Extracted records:
────

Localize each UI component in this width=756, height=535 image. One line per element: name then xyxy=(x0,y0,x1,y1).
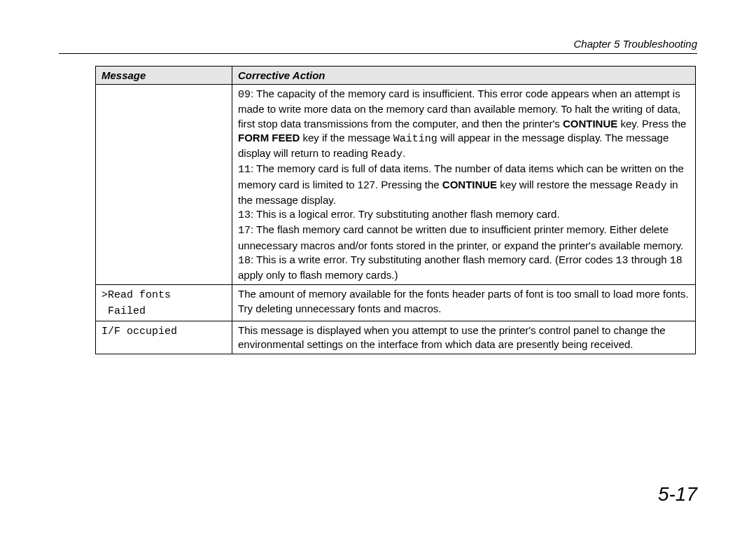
table-row: >Read fonts Failed The amount of memory … xyxy=(96,285,696,321)
cell-message: >Read fonts Failed xyxy=(96,285,232,321)
troubleshooting-table: Message Corrective Action 09: The capaci… xyxy=(95,66,696,354)
chapter-header: Chapter 5 Troubleshooting xyxy=(574,38,698,50)
cell-action: The amount of memory available for the f… xyxy=(232,285,696,321)
column-header-action: Corrective Action xyxy=(232,67,696,85)
table-row: 09: The capacity of the memory card is i… xyxy=(96,85,696,285)
cell-message xyxy=(96,85,232,285)
column-header-message: Message xyxy=(96,67,232,85)
content-area: Message Corrective Action 09: The capaci… xyxy=(95,66,696,354)
cell-action: 09: The capacity of the memory card is i… xyxy=(232,85,696,285)
table-row: I/F occupied This message is displayed w… xyxy=(96,321,696,354)
cell-message: I/F occupied xyxy=(96,321,232,354)
page-number: 5-17 xyxy=(658,483,697,506)
header-rule xyxy=(59,53,697,54)
cell-action: This message is displayed when you attem… xyxy=(232,321,696,354)
table-header-row: Message Corrective Action xyxy=(96,67,696,85)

────

◆ **Exercise description**:
Tell how many lines of the entries above include "capacity". The answer should be the number and nothing more.

◆ **Exercise solution**:
2